Uma crítica direta de Lula colocou Flávio Bolsonaro e Ronaldo Caiado no centro de uma disputa que vai além da política e toca um tema que o presidente tratou como estratégico para o Brasil.
Mas o que motivou esse ataque?
Segundo declaração dada nesta quarta-feira, 8, em entrevista ao canal ICL Notícias, Lula afirmou que Flávio defenderia a venda de terras raras brasileiras aos Estados Unidos e classificou como “uma vergonha” um acordo firmado por Caiado com os americanos nessa área.
Por que as falas ganharam peso imediato?
Porque Lula comparou a importância das terras raras à do petróleo, elevando o debate para o campo dos recursos considerados sensíveis para o país.
Ao falar sobre Flávio Bolsonaro, o presidente disse: “Flávio quer vender para os EUA uma coisa tão importante quanto petróleo”.
E o que ele disse sobre Caiado?
Lula afirmou: “É uma vergonha, inclusive, o que o Caiado fez em Goiás.
O Caiado fez um acordo com uma empresa americana, fazendo concessão de coisa que ele não pode fazer, porque é da União”.
Mas por que esse tema aparece agora com tanta força?
Porque, na avaliação do presidente, o cenário internacional exige mais cautela com ativos estratégicos e com os recursos naturais do país.
Lula afirmou que o Brasil precisa tratar com mais atenção assuntos ligados à segurança e à defesa, diante de pressões externas e de disputas geopolíticas.
O que isso significa na prática?
Significa, segundo ele, evitar a entrega de áreas e riquezas que considera essenciais para a soberania nacional.

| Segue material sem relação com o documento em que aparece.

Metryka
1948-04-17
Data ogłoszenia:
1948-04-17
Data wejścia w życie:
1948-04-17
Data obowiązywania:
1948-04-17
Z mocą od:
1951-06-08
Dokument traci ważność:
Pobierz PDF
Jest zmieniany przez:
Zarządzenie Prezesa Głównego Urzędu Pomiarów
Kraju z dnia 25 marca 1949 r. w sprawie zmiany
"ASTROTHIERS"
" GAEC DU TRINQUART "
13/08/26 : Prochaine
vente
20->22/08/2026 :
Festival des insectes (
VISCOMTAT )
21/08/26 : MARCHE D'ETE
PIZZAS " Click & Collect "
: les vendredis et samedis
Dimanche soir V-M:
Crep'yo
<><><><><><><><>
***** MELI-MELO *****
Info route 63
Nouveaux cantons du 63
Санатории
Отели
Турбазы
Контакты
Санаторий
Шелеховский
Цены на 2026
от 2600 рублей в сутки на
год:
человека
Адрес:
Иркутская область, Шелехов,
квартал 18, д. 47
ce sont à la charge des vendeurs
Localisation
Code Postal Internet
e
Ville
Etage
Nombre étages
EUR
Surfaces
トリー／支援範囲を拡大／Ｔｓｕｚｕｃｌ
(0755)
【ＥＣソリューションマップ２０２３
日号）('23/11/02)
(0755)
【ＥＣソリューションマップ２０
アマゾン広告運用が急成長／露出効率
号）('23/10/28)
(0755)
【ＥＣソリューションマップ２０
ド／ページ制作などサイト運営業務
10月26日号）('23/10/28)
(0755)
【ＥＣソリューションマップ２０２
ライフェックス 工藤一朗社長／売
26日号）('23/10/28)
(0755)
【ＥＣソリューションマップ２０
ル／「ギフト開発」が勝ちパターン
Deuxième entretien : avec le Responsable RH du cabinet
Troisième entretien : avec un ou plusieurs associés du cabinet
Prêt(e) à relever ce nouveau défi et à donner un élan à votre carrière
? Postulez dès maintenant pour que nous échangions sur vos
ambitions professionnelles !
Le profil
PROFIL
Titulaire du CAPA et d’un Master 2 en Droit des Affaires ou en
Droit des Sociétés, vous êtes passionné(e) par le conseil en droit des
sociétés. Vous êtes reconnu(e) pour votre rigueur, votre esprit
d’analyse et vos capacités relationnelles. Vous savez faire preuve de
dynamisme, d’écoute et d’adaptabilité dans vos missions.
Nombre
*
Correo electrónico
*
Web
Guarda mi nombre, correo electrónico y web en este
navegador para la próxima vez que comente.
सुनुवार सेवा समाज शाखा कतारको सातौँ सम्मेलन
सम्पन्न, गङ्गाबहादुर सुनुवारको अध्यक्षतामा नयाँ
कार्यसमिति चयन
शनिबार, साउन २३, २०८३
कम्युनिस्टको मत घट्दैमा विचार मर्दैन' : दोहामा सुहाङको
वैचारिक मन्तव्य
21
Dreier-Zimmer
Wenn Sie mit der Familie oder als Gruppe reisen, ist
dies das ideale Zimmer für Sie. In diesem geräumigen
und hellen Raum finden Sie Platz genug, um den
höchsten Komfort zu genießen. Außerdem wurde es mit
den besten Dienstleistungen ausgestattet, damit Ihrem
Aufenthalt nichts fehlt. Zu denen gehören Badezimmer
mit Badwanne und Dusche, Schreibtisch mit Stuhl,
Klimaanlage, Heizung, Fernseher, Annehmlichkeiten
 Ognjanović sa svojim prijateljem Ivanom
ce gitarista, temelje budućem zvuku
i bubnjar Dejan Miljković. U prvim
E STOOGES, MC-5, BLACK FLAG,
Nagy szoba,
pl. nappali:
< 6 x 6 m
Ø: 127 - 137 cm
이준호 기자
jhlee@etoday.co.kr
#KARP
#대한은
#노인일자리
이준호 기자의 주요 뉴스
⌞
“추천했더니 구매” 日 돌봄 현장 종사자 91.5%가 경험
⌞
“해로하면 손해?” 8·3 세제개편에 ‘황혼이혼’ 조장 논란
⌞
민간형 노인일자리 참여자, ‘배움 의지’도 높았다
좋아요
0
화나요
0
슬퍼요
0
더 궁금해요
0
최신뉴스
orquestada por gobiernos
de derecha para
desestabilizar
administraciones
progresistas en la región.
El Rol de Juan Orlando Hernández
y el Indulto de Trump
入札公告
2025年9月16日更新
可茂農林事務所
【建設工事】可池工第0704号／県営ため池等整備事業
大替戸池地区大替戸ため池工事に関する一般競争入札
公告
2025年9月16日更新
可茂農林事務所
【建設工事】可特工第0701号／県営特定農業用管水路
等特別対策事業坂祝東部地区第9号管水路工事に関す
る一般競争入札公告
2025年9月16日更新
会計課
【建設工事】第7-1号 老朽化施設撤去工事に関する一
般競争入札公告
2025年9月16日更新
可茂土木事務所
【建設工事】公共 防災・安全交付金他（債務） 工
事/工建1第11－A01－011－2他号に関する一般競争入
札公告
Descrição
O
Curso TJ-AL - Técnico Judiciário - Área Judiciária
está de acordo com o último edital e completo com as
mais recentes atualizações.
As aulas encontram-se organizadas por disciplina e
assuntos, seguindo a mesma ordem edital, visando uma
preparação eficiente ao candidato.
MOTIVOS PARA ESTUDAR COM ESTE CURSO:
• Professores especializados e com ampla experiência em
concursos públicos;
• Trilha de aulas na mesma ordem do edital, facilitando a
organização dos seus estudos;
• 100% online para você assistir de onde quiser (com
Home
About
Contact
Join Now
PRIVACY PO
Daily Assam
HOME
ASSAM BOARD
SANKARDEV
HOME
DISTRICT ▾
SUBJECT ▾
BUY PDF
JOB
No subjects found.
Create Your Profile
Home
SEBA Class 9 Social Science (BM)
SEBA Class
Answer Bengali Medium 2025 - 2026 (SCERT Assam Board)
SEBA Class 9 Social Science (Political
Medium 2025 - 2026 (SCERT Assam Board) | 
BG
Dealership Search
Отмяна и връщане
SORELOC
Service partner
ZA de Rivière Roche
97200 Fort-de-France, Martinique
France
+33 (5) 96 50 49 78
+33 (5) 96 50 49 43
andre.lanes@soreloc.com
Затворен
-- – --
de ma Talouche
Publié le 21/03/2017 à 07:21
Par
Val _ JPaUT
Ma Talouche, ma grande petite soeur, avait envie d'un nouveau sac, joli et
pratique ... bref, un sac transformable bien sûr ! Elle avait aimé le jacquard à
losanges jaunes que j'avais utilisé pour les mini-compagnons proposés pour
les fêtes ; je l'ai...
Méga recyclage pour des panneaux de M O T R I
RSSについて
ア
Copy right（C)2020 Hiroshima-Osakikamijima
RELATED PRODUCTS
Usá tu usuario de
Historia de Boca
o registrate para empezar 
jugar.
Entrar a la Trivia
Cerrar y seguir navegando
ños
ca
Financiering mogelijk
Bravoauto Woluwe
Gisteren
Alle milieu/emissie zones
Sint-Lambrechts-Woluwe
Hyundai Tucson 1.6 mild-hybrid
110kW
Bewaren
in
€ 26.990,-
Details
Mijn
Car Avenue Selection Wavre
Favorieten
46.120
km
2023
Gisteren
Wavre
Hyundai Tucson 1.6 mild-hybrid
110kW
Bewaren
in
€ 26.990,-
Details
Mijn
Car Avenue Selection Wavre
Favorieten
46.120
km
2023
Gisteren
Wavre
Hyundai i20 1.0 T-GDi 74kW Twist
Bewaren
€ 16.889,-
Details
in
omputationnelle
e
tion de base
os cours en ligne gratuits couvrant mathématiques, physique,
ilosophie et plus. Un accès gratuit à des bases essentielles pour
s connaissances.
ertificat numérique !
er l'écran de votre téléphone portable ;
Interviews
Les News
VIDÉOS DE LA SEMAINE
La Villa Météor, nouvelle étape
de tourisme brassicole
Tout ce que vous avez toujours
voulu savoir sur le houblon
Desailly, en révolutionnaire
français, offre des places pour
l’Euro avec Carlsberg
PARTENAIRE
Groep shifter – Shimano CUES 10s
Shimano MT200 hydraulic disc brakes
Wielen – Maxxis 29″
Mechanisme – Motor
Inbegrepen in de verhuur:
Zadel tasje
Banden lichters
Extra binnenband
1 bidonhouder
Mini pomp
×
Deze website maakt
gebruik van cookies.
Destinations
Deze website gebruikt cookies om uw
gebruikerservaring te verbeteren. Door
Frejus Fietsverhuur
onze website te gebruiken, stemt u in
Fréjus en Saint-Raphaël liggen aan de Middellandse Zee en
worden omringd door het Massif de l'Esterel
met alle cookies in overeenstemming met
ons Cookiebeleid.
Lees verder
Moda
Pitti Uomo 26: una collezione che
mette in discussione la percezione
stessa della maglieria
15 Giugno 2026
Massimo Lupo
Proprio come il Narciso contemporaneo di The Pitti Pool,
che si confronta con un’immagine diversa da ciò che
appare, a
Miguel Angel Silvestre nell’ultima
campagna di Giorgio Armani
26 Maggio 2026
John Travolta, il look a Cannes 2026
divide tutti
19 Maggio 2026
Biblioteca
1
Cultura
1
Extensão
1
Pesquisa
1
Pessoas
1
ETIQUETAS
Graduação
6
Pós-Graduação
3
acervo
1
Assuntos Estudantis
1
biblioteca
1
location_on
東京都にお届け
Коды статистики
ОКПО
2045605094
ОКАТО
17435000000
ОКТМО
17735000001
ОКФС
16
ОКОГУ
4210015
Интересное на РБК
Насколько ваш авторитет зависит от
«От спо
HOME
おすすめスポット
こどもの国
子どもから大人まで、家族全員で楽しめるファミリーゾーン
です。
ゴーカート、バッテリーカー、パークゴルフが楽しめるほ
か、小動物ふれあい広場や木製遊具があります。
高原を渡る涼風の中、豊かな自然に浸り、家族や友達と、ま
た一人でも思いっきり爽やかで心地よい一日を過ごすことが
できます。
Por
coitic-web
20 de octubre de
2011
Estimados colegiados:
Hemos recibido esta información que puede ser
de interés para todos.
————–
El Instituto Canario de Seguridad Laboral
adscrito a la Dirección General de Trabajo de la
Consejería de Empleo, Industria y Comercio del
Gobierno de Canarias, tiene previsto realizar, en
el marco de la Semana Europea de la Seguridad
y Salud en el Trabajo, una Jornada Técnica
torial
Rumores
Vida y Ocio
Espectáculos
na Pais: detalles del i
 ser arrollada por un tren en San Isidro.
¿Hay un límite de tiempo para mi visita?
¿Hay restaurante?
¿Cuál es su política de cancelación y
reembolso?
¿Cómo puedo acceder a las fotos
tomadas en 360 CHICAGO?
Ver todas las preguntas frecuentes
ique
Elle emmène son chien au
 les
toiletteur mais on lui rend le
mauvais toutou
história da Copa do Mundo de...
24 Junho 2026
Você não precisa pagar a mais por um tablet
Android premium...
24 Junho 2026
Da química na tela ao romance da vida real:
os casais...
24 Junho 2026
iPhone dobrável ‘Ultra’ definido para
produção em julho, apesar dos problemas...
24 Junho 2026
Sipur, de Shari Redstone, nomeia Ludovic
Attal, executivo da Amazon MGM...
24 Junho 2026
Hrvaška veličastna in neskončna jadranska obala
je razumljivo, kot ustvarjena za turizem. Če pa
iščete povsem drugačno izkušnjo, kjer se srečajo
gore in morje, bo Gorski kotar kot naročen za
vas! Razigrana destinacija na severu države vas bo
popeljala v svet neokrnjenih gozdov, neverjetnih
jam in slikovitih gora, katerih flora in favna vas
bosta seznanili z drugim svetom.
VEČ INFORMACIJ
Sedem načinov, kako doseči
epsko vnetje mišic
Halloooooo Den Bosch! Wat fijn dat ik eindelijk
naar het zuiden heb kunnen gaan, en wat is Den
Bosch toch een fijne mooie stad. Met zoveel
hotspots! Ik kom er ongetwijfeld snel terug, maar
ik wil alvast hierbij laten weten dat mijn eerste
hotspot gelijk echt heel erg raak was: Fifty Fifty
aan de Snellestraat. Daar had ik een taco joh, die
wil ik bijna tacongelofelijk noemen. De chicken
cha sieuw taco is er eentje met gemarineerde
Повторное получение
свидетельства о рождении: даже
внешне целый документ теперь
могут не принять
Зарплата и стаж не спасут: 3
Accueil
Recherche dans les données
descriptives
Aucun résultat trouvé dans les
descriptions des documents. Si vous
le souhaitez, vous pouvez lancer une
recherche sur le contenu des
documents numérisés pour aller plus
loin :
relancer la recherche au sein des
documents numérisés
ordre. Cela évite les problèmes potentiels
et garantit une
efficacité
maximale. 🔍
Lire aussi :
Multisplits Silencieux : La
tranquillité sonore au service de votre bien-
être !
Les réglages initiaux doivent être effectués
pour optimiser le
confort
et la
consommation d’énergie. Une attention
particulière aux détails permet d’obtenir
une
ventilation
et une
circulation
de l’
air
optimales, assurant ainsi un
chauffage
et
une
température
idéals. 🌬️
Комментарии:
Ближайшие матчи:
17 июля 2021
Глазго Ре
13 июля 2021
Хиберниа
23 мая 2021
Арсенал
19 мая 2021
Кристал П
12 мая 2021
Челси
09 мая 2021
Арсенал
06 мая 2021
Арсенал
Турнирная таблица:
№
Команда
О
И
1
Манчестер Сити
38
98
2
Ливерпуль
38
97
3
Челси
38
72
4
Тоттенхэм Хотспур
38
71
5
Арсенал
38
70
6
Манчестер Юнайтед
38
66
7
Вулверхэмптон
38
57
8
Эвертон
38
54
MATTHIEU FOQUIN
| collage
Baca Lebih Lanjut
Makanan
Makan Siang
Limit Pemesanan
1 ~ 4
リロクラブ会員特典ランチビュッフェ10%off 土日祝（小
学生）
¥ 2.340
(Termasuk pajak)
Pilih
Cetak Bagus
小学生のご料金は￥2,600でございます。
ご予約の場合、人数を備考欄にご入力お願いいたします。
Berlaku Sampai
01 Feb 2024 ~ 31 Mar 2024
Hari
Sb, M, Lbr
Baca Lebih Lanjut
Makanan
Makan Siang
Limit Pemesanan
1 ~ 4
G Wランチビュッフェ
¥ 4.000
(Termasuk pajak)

E como essa preocupação foi apresentada?
Lula defendeu o fortalecimento da indústria de defesa e afirmou que um país do tamanho do Brasil não pode ficar sem segurança.
Em seguida, ampliou o tom do alerta.
“Precisamos fortalecer a indústria de defesa, um país do nosso tamanho não pode ficar sem segurança”, declarou.
Depois, acrescentou: “Qualquer dia alguém resolve invadir a gente, tem um cidadão do mundo que acha que é imperador”, em uma indireta ao presidente dos Estados Unidos, Donald Trump.
A entrevista ficou restrita ao tema das terras raras?
Não.
Lula também falou sobre o ambiente político interno e disse ver uma tentativa de consolidação de um campo de ultradireita no país.
Por que isso foi mencionado?
Porque, segundo ele, esse movimento representa riscos ao funcionamento das instituições democráticas.
Nesse ponto, o presidente voltou a citar críticas feitas ao sistema eleitoral brasileiro por grupos ligados ao bolsonarismo.
Houve, segundo Lula, alguma comprovação de irregularidade nas urnas?
O presidente ressaltou que não houve comprovação de irregularidades nas urnas eletrônicas.
E qual foi a consequência dessa avaliação em sua fala?
Mas de que democracia Lula está falando?
Segundo o presidente, não apenas do direito ao voto, mas também da garantia de direitos sociais.
Foi nesse contexto que ele mencionou a defesa do fim da escala de trabalho 6×1. A referência surgiu como parte de uma visão mais ampla sobre o que considera essencial no regime democrático.
E a segurança pública, como entrou na entrevista?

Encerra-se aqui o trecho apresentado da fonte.